Where "Support" appears in a line of the entries below, that line should be copied.

### Material to process

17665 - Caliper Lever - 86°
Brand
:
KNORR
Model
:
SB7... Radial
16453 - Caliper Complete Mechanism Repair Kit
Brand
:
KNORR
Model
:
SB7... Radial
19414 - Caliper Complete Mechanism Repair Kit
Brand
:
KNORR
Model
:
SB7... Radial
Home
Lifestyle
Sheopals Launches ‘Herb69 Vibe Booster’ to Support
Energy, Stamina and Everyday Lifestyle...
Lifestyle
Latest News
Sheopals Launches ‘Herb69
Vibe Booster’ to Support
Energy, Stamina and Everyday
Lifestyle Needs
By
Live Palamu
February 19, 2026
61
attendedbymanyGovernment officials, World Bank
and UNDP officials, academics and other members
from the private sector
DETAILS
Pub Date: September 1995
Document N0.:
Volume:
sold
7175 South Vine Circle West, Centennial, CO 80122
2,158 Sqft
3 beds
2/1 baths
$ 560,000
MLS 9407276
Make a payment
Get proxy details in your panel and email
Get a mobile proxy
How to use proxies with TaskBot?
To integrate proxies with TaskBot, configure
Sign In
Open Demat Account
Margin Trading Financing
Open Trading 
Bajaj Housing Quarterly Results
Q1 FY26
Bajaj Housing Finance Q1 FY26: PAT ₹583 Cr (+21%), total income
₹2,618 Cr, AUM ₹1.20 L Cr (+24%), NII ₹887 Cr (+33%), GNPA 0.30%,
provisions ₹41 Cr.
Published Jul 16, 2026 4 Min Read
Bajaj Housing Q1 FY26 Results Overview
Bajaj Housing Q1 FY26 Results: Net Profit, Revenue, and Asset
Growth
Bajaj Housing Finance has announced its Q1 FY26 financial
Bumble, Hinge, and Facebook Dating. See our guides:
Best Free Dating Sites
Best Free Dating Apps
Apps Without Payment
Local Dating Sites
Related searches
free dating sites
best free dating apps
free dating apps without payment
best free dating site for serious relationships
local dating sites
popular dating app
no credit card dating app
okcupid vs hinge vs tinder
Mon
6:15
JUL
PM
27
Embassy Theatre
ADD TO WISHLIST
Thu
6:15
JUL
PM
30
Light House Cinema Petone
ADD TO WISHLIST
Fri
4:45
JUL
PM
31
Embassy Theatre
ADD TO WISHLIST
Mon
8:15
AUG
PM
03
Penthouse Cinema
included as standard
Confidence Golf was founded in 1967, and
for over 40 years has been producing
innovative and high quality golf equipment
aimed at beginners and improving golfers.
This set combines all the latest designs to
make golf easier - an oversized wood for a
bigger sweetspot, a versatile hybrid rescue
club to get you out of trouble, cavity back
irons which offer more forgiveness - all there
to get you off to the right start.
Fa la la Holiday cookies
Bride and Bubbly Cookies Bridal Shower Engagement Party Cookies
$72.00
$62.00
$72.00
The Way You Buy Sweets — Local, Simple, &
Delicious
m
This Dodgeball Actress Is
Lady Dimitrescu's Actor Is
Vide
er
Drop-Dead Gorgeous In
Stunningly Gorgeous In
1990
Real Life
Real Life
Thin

######

## Solution to the problem
Sheopals Launches ‘Herb69 Vibe Booster’ to Support
Vibe Booster’ to Support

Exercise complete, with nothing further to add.